Once more. The fervor of his love is firm as hell, and is mingled with a holy jealousy. Where is there a soul with whom he has deigned to hold converse, that has not experienced how jealous is his love? He will possess his people exclusively, not divided with another; he will not suffer his followers to adhere to Belial, and coquette with the world: therefore his efforts are incessant, and endlessly varied, till his Bride has cordially renounced the world, and is entirely his own. What has been our own experience, my brethren, when we have turned back into the world; when, fascinated by its charms, we have forgotten Him, or have attempted to associate Him with Belial; when our speech and our actions have faithlessly declared with Simon, I know not this man;' when closing our eyes and our hearts against him, we have again demeaned ourselves as men of this world? What were our sensations when reflection returned? Did not a day of sorrow and anguish, a day of storm and tempest, of darkness and gloom, break in upon the

soul? Our peace and joy had departed; we felt as though we had rejected his grace; and we began anxiously to inquire how we might appease the Lord! He seemed to have turned from us in anger, and our souls endured the torments of hell. Behold in this his jealousy and his displeasure! But, blessed be God, it is only the anger of love. His tenderness is wounded because we have left him, and because he has for a time been deprived of the joy of possessing us wholly and undivided. This pains and afflicts him. It provokes his love, and therefore his jealousy is kindled, and he plunges us down into hell. Into hell! Yes, the Lord sometimes conducts even his people into hell; but, God be praised, he does not leave them there.

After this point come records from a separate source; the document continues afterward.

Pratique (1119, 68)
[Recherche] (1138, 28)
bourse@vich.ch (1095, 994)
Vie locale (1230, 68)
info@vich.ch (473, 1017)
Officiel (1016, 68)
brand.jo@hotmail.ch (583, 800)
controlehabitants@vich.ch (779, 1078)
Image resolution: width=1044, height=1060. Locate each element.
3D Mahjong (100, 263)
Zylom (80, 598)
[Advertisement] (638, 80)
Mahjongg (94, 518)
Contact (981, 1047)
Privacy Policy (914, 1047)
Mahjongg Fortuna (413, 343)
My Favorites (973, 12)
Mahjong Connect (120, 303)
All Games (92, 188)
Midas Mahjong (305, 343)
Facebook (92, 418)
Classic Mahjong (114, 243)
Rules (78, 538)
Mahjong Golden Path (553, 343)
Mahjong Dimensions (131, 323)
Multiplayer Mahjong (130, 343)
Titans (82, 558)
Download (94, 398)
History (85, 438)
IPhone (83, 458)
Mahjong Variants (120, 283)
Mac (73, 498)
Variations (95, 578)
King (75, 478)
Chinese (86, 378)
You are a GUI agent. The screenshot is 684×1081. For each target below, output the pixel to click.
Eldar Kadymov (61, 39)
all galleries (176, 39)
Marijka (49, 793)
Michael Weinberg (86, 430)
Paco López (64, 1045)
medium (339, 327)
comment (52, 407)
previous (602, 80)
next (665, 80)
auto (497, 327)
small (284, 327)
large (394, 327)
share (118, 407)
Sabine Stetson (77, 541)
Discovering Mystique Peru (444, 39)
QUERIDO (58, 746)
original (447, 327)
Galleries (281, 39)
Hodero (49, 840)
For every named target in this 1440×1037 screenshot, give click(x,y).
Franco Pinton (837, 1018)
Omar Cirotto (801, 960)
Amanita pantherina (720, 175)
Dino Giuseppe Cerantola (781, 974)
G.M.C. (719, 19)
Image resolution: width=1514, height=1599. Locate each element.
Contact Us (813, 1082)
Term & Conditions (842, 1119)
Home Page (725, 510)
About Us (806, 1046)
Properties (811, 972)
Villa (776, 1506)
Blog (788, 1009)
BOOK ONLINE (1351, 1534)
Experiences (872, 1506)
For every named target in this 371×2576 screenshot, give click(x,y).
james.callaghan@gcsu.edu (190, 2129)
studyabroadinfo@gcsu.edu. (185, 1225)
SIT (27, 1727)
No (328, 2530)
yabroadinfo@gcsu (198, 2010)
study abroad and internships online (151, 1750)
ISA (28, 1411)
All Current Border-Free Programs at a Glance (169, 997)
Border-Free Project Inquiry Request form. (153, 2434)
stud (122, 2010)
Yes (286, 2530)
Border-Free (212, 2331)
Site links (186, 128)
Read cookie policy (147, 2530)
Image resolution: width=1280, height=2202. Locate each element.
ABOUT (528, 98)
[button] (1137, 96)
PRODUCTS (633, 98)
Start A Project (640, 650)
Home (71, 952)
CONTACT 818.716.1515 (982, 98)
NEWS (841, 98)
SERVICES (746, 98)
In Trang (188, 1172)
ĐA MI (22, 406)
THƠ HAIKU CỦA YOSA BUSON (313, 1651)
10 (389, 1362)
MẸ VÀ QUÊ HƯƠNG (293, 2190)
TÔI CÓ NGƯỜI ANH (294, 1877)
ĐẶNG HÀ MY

IV. Strong as death is the love of Jesus. His jealousy is firm as hell; the coals thereof are coals of fire, which hath a most vehement flame. Many waters cannot quench it, neither can the floods drown it. By these words Shulamite describes the faithfulness of Christ, as opposed to our unfaithfulness. How different is it with our love towards each other, even when it is most sincere and pure; contrasted with the love of Christ, it is but as the glimmering of a torch, which but few waters would suffice to quench. The slightest degree of coldness or unrequited affection, the slightest offence or inconstancy on the part of those we love, is sufficient to estrange our hearts, and quench our love. Such floods it cannot survive. And how is it with our love to the Lord? Alas! if he do not continually quicken it, by fresh and sensible supplies of his grace, it is soon reduced to the faintest glimmer.